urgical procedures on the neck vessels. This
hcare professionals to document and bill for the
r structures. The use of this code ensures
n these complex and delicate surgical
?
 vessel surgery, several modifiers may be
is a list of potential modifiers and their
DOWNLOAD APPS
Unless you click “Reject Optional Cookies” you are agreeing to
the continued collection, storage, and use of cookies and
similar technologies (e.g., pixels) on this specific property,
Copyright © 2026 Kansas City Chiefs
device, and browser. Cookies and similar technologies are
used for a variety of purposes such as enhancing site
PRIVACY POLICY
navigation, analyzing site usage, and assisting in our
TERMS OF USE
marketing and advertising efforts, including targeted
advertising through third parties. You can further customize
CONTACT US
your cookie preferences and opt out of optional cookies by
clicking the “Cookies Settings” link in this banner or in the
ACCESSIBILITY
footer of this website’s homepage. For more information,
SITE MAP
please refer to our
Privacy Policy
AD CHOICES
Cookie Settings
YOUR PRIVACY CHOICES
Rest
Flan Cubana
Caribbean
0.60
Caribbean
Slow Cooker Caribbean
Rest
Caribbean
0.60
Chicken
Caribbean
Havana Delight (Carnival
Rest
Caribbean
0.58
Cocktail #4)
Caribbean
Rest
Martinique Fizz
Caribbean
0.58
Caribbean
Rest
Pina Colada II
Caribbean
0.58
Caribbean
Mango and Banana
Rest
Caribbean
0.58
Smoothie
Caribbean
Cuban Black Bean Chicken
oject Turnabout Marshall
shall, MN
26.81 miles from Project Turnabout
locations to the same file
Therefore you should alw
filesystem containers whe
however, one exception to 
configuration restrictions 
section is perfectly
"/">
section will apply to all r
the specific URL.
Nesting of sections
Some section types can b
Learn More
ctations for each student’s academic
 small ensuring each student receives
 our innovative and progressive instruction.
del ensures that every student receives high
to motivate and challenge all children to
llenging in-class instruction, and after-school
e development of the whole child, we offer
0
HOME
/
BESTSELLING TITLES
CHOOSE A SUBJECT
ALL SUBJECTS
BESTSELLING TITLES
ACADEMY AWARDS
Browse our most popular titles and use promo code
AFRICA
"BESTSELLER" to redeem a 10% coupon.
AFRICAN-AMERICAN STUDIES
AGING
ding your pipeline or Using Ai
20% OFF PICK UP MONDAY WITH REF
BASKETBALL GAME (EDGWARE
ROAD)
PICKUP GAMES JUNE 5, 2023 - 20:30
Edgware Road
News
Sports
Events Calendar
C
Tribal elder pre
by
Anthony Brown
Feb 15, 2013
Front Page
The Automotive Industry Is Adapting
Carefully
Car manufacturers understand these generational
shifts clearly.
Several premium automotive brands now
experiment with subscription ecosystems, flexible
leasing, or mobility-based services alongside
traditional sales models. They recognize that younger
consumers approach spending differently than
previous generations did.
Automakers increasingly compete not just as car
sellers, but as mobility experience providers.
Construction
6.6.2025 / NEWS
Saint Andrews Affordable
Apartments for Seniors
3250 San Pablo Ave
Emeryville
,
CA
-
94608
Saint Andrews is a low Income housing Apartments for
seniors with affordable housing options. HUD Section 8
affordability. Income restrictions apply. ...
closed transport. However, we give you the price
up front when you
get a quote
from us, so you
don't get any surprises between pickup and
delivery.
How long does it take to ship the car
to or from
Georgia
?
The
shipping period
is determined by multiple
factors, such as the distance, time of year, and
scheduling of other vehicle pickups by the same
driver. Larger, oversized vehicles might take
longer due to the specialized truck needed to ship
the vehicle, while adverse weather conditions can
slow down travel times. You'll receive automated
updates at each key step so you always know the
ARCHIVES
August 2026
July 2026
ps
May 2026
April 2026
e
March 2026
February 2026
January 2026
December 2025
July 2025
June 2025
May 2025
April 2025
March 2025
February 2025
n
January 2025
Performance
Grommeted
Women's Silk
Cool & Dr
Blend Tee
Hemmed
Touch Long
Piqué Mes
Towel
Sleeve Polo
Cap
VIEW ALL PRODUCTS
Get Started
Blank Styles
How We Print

__________________________________________________

* EXERCISE GOAL
For this exercise, please output exactly the lines above starting at the line with "Apartments for Seniors" and ending at the line with "get a quote", ends included.

* ANSWER TO THIS PROBLEM
Apartments for Seniors
3250 San Pablo Ave
Emeryville
,
CA
-
94608
Saint Andrews is a low Income housing Apartments for
seniors with affordable housing options. HUD Section 8
affordability. Income restrictions apply. ...
closed transport. However, we give you the price
up front when you
get a quote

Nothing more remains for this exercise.